Archive for Mobile TV
Things can only get better - the market potential of mobile TV
Rating: the only way is up?
by Annie Turner
The predicted uptake of mobile TV hasn’t happened. Instead complaints remain about picture quality and sound, screen size and battery life. The jury is still out on how operators will bill for mobile TV services and whether or not customers will be prepared to pay.

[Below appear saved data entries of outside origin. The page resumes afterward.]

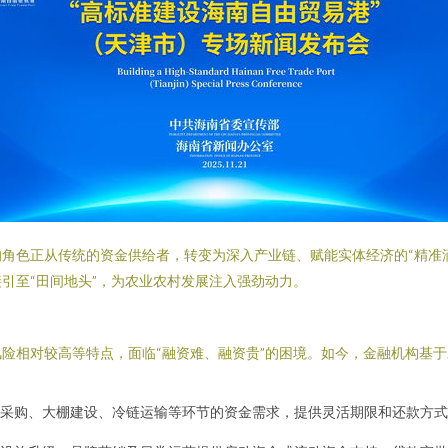
色正从传统的资金供给者，转变为深入产业链、赋能实体经济的“精准滴灌者
引至“田间地头”，为农业农村发展注入强劲动力。
险相对较高等特点，面临“融资难、融资贵”的困境。如今，金融机构基
采购、大棚建设、冷链运输等环节的资金需求，提供灵活期限和还款方式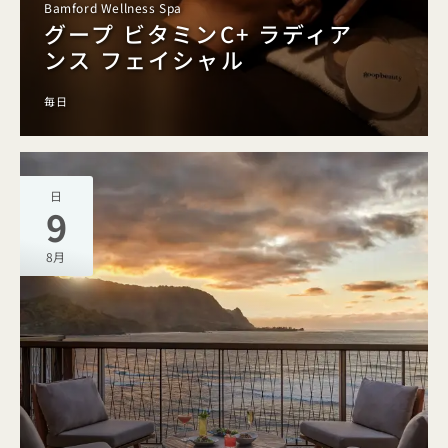
Bamford Wellness Spa
グープ ビタミンC+ ラディア
ンス フェイシャル
毎日
日
9
8月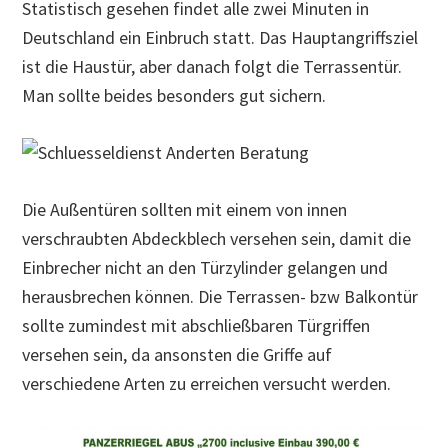
Statistisch gesehen findet alle zwei Minuten in
Deutschland ein Einbruch statt. Das Hauptangriffsziel
ist die Haustür, aber danach folgt die Terrassentür.
Man sollte beides besonders gut sichern.
Die Außentüren sollten mit einem von innen
verschraubten Abdeckblech versehen sein, damit die
Einbrecher nicht an den Türzylinder gelangen und
herausbrechen können. Die Terrassen- bzw Balkontür
sollte zumindest mit abschließbaren Türgriffen
versehen sein, da ansonsten die Griffe auf
verschiedene Arten zu erreichen versucht werden.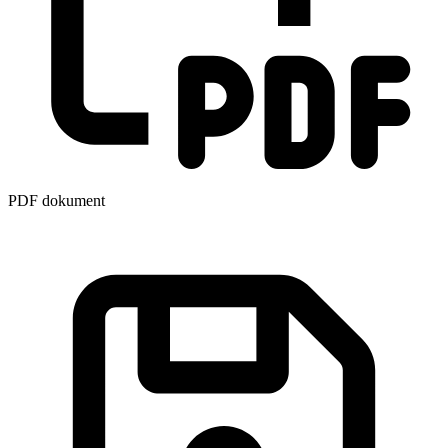
PDF dokument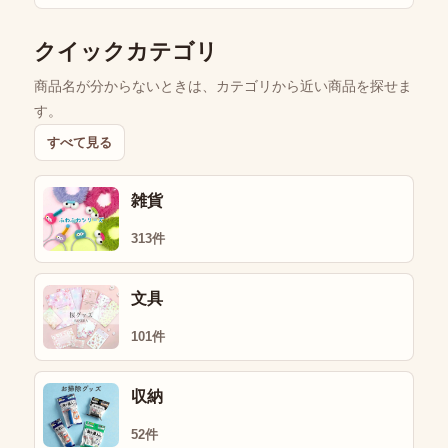
クイックカテゴリ
商品名が分からないときは、カテゴリから近い商品を探せま
す。
すべて見る
雑貨
313件
文具
101件
収納
52件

Uncertainty surrounds what kind of content will work, regulators are already threatening to impose strictures on this embryonic industry and there are potentially four broadcast standards competing against 3G as the means of delivery.
Indeed even the name mobile TV is a misnomer because it suggests transplanting ordinary TV on to your mobile phone whereas, as Paul Goode, vice president, development, with m:metrics which monitors how people use their mobile phones in a number of key markets, explained, “There’s streaming versus broadcast versus broadcast over 3G networks versus downloads – and different operators are going for different models.”
John Orlando, vice president of marketing with NMS Communications, says, “3G networks are designed for peer-to-peer communications, not broadcast. The economics are very tough. Lots of operators are holding off from getting involved or running trials of DVB-H for multimode handsets. 3G and broadcast can complement each other, they don’t necessarily have to compete.”
Whatever technology route they are taking, operators are struggling to establish the business case for mobile TV. Patrick Parodi, chairman of the Mobile Entertainment Forum (MEF) says, “ “Ring tones are 100 times smaller than an MP3 [file], but people pay four times more for them. It’s all tied to personalisation and communication; regulators and others who are looking at the industry haven’t caught that extra value that is generated by mobile.”